ARMING Linux —

Fedora upgrades ARM support, now treats it as x86’s equal

No future Fedora release gets out the door without fixes to ARM bugs.

Fedora upgrades ARM support, now treats it as x86’s equal

Fedora 20 was released today, with support for ARM as a primary architecture. While x86 will still be the default for most Fedora users, classifying ARM as a primary architecture means that "it receives the same amount of attention that the x86 and x86-64 releases get," Fedora Project release notes say.

When ARM was treated as a secondary architecture, new versions of Fedora could be released if there were problems with ARM but not x86.

"Build failures on [primary] architectures are fatal: no packages push to the repositories if they fail to build for a primary architecture," the Fedora Project notes. "To put it simply: These are the architectures for which Fedora will delay a release if they are not functional. Fedora package maintainers are required to make sure that their package builds properly for this architecture (or is properly ExcludeArch'd)."

"ARM is rapidly growing in stature and already dominates the mobile world," the Fedora announcement said. "Beyond mobile and the maker movement, ARM shows great promise as a powerful and cost-effective technology for the server world, leading to primary support from Fedora to satisfy end users and developers targeting the ARM platform."

Version 20 of the free, Linux-based operating system comes out just a little bit after the 10th anniversary of the Red Hat-sponsored Fedora Project. First released on November 6, 2003, Fedora was initially based on the code of Red Hat Linux.
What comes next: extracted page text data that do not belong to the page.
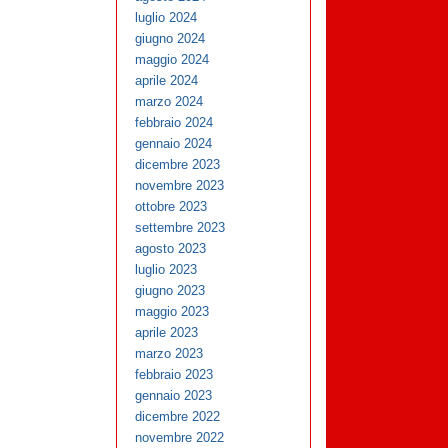
luglio 2024
giugno 2024
maggio 2024
aprile 2024
marzo 2024
febbraio 2024
gennaio 2024
dicembre 2023
novembre 2023
ottobre 2023
settembre 2023
agosto 2023
luglio 2023
giugno 2023
maggio 2023
aprile 2023
marzo 2023
febbraio 2023
gennaio 2023
dicembre 2022
novembre 2022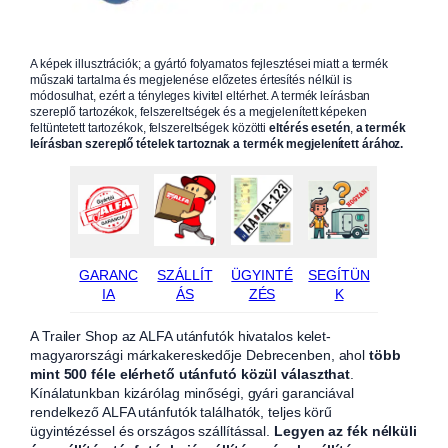
A képek illusztrációk; a gyártó folyamatos fejlesztései miatt a termék
műszaki tartalma és megjelenése előzetes értesítés nélkül is
módosulhat, ezért a tényleges kivitel eltérhet. A termék leírásban
szereplő tartozékok, felszereltségek és a megjelenített képeken
feltüntetett tartozékok, felszereltségek közötti
eltérés esetén
,
a termék
leírásban szereplő tételek tartoznak a termék megjelenített árához.
GARANC
SZÁLLÍT
ÜGYINTÉ
SEGÍTÜN
IA
ÁS
ZÉS
K
A Trailer Shop az ALFA utánfutók hivatalos kelet-
magyarországi márkakereskedője Debrecenben, ahol
több
mint 500 féle elérhető utánfutó közül választhat
.
Kínálatunkban kizárólag minőségi, gyári garanciával
rendelkező ALFA utánfutók találhatók, teljes körű
ügyintézéssel és országos szállítással.
Legyen az fék nélküli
Today, Fedora is partly a testing ground for Red Hat Enterprise Linux, the product that turned Red Hat into a billion-dollar-a-year company.
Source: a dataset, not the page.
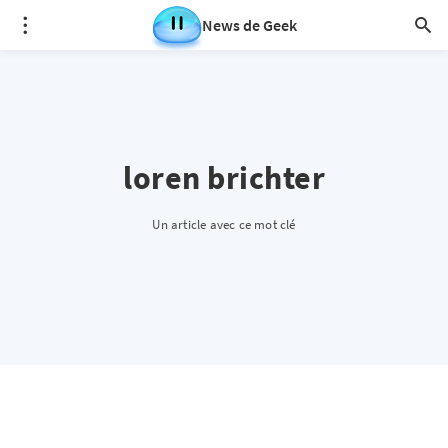
News de Geek
loren brichter
Un article avec ce mot clé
In addition to improved ARM support, Fedora's announcement details improvements for cloud and virtualization deployments, developers, and desktop users. New "first-class cloud images" are "well-suited to running as guests in public and private clouds like Amazon Web Services (AWS) and OpenStack." Another new feature makes it easier to take snapshots of virtual machines.

Developers will appreciate WildFly 8, which was previously called JBoss Application Server. The software "makes it possible to run Java EE 7 applications with significantly higher speed. It boasts an optimized boot process that starts services concurrently, preventing unnecessary waits, and taps into the power of multi-core processors. Additionally, WildFly takes an aggressive approach to memory management and keeps its memory footprint exceptionally small compared to other JVMs."

Ruby on Rails 4.0 is also included in Fedora 20.

For desktop users, GNOME 3.10 brings "a new music application (gnome-music), a new maps application (gnome-maps), a revamp for the system status menu, and Zimbra support in Evolution."